Le monde de l'entreprise est en constante évolution et avec lui, les pratiques de gestion des ressources humaines.


Parmi ces pratiques, on retrouve le "quiet firing" ou licenciement silencieux.


Cette méthode de gestion des employés consiste à pousser un salarié à démissionner plutôt que de le licencier formellement.


Si cette pratique est de plus en plus courante, elle soulève des questions éthiques et juridiques.


Qu'est-ce que le "quiet firing" ?


Le "quiet firing" est une méthode de gestion des ressources humaines qui consiste à pousser un employé à quitter l'entreprise de sa propre initiative plutôt que de le licencier formellement.
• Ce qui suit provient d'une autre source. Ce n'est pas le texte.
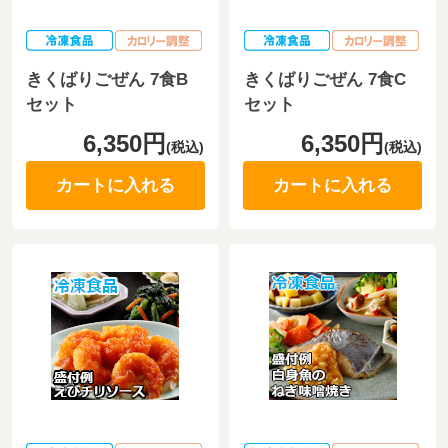
きくばりごぜん 7食B
きくばりごぜん 7食C
セット
セット
6,350円
6,350円
(税込)
(税込)
カートに入れる
カートに入れる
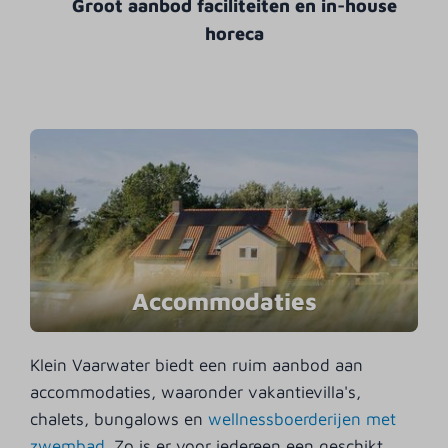
Groot aanbod faciliteiten en in-house
horeca
Accommodaties
Klein Vaarwater biedt een ruim aanbod aan
accommodaties, waaronder vakantievilla's,
chalets, bungalows en
wellnessboerderijen met
zwembad
. Zo is er voor iedereen een geschikt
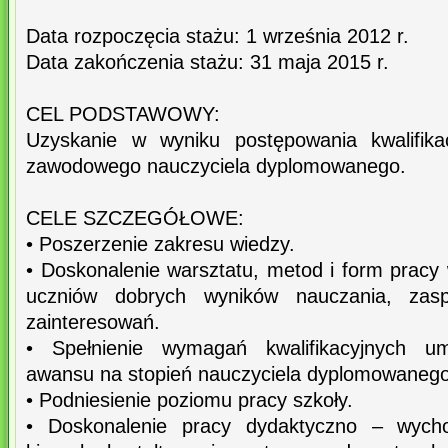
Data rozpoczęcia stażu: 1 września 2012 r.
Data zakończenia stażu: 31 maja 2015 r.
CEL PODSTAWOWY:
Uzyskanie w wyniku postępowania kwalifika
zawodowego nauczyciela dyplomowanego.
CELE SZCZEGÓŁOWE:
• Poszerzenie zakresu wiedzy.
• Doskonalenie warsztatu, metod i form pracy
uczniów dobrych wyników nauczania, zasp
zainteresowań.
• Spełnienie wymagań kwalifikacyjnych umo
awansu na stopień nauczyciela dyplomowanego
• Podniesienie poziomu pracy szkoły.
• Doskonalenie pracy dydaktyczno – wych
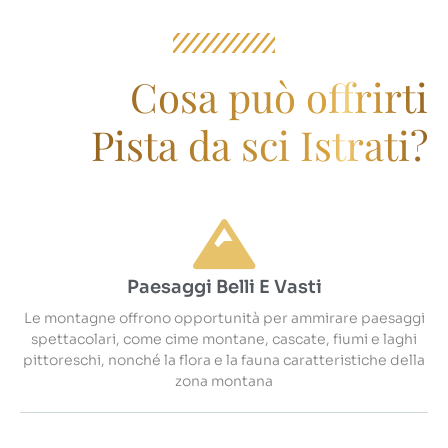
Cosa può offrirti
Pista da sci Istrati?
Paesaggi Belli E Vasti
Le montagne offrono opportunità per ammirare paesaggi
spettacolari, come cime montane, cascate, fiumi e laghi
pittoreschi, nonché la flora e la fauna caratteristiche della
zona montana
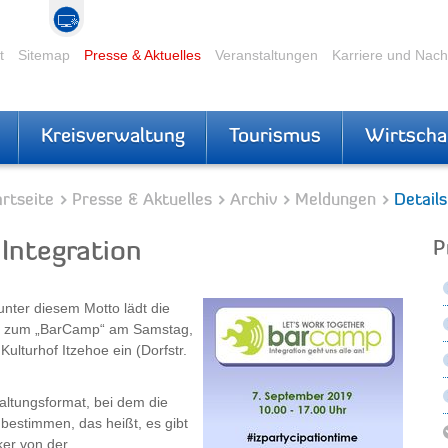
t
Sitemap
Presse & Aktuelles
Veranstaltungen
Karriere und Nac
Kreisverwaltung
Tourismus
Wirtscha
rtseite
Presse & Aktuelles
Archiv
Meldungen
Details
ntegration
P
 unter diesem Motto lädt die
urg zum „BarCamp“ am Samstag,
ulturhof Itzehoe ein (Dorfstr.
taltungsformat, bei dem die
bestimmen, das heißt, es gibt
ker von der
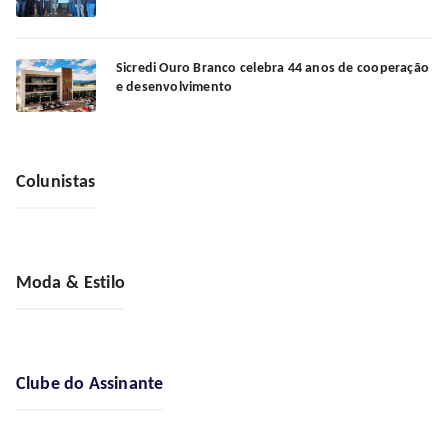
Sicredi Ouro Branco celebra 44 anos de cooperação
e desenvolvimento
Colunistas
Moda & Estilo
Clube do Assinante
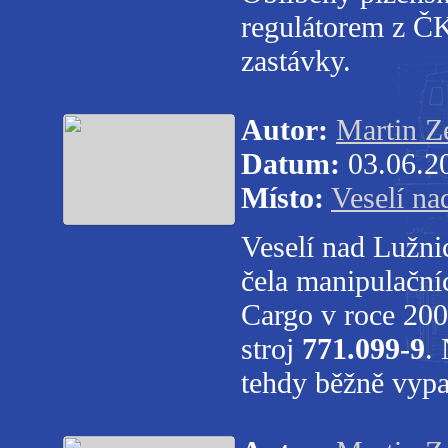
regulátorem z Č
zastávky.
Autor:
Martin 
Datum:
03.06.2
Místo:
Veselí na
Veselí nad Lužni
čela manipulační
Cargo v roce 200
stroj
771.099-9
.
tehdy běžně vyp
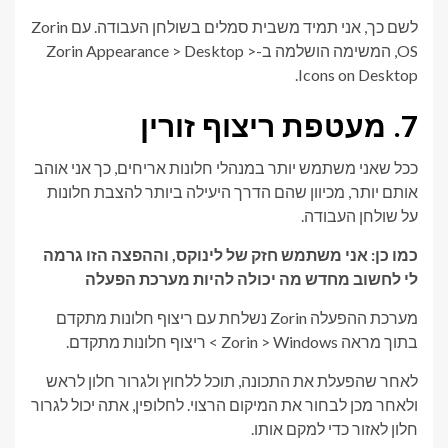
לשם כך, אני תמיד משבית סמלים בשולחן העבודה. עם Zorin
OS, המשימה הושלמה ב-Zorin Appearance > Desktop >
Icons on Desktop.
7. מעטפת ריצוף זורין
ככל שאני משתמש יותר במנהלי חלונות אריחים, כך אני אוהב
אותם יותר, מכיוון שהם הדרך היעילה ביותר להצבת חלונות
על שולחן העבודה.
כמו כן: אני משתמש חזק של לינוקס, וההפצה הזו גרמה
לי לחשוב מחדש מה יכולה להיות מערכת הפעלה
מערכת ההפעלה Zorin נשלחת עם ריצוף חלונות מתקדם
בתוך מראה Zorin > Windows > ריצוף חלונות מתקדם.
לאחר שהפעלת את התכונה, תוכל ללחוץ ולגרור חלון לראש
ולאחר מכן לבחור את המיקום הרצוי. לחלופין, אתה יכול לגרור
חלון לאזור כדי למקם אותו.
Cette pratique se fait en silence et peut prendre différentes formes : assignation à des tâches sans intérêt, diminution du nombre de responsabilités, perte de l'estime de ses collègues ou de ses supérieurs, etc.


Pourquoi les employeurs utilisent-ils cette méthode ?


Le "quiet firing" est utilisé principalement pour éviter les conséquences juridiques et économiques d'un licenciement formel. En effet, un licenciement peut être coûteux pour l'entreprise, tant en termes d'indemnités que de réputation. De plus, en cas de licenciement, l'employeur doit justifier sa décision et prouver que les raisons sont valables. Avec le "quiet firing", l'employeur n'a pas à se justifier et peut se débarrasser d'un salarié sans risquer des poursuites juridiques.


Quelles sont les conséquences pour les employés ?


Les employés qui subissent un "quiet firing" sont souvent laissés dans l'incertitude et subissent une pression psychologique importante. Ils peuvent se sentir isolés, abandonnés et perdus. Cette pratique peut avoir des conséquences néfastes sur leur santé mentale et physique. En outre, cette méthode peut également affecter la culture d'entreprise et la productivité de l'entreprise en général.


Que disent les lois sur le "quiet firing" ? Dans la plupart des pays, le "quiet firing" est illégal et considéré comme une pratique de harcèlement moral. Les employeurs qui utilisent cette méthode peuvent être poursuivis en justice et condamnés à des amendes ou des sanctions plus sévères.


Le "quiet firing" est une pratique de plus en plus courante dans le monde de l'entreprise, mais elle soulève des questions éthiques et juridiques. Les employeurs doivent prendre en compte les conséquences de cette méthode de gestion des ressources humaines sur les employés et sur l'entreprise elle-même. Les employés, quant à eux, doivent être conscients de leurs droits et savoir comment se protéger en cas de licenciement silencieux.